How do I choose a patent attorney or agent?

How do I choose a patent attorney?.

This is a nice article on how to choose a patent attorney. Patent agents should be considered here, too (a patent agent, fyi, is an individual, not an attorney, who has been admitted to practice before the US Patent & Trademark Office).

Patent attorneys (or agents) are not one-size-fits-all. We have different interests, different areas of expertise, different strengths, different weaknesses. The trick is to find the particular attorney or agent whose combination of strengths, weaknesses, expertise and interests best meets your needs.

Doing a bit of research on the attorney or agent you’re thinking about hiring is simply due diligence. A patent is a major investment; make sure you’ve got someone who can take your matter and do the best possible job with it.

Bear in mind that if your matter involves any representation outside of the US Patent & Trademark Office, you will need an attorney; a patent agent cannot represent anyone (except him/herself) in court.

Late-Night Infomercials

Information About Some of the Late-Night Infomercial Companies.

This link is why NOT to use the services of the late-night infomercials that tell you that your patent can be pending in as little as 24 hours and promise you the moon.

A bona fide patent attorney or agent does not make promises about marketing your invention; we merely do our best to obtain protection for you. We can sometimes send you to bona fide marketing experts who might be able to help you with your invention’s market, but that is the end of our involvement with your marketing.

A bona fide patent attorney or agent does not promise you the moon. In fact, I spend a lot of my initial meeting with inventors popping their bubbles and letting them know, as best I can, what the required investment in their patent will be. If the inventor wants to pull the plug at any time, all s/he has to do is tell me; I don’t threaten to sue over breach of contract if an inventor runs out of money; I simply inform him or her that no money means no work and what the consequences are of that. It then becomes entirely the inventor’s decision as to whether or not to proceed.

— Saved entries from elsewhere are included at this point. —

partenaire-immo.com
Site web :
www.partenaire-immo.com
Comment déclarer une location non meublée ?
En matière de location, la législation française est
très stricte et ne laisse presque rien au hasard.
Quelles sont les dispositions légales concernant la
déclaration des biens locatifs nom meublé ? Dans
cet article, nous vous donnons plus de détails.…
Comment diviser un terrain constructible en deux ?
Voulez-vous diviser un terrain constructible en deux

A bona fide patent attorney or agent wouldn’t be caught dead advertising in a glitzy half-hour commercial.

A bona fide patent attorney or agent will charge you a fair price for the work to be done. Yes, we often require that the funds be deposited with us, but we then earn our fees.

You can check out who is a real, live patent attorney or agent by visiting the USPTO’s website atĀ and doing a search. Fill in as many or as few of the fields as you believe would give you meaningful results.

Be very very careful before you invest with a late-night television invention promoter; you don’t always get what you pay for, as demonstrated in the link above.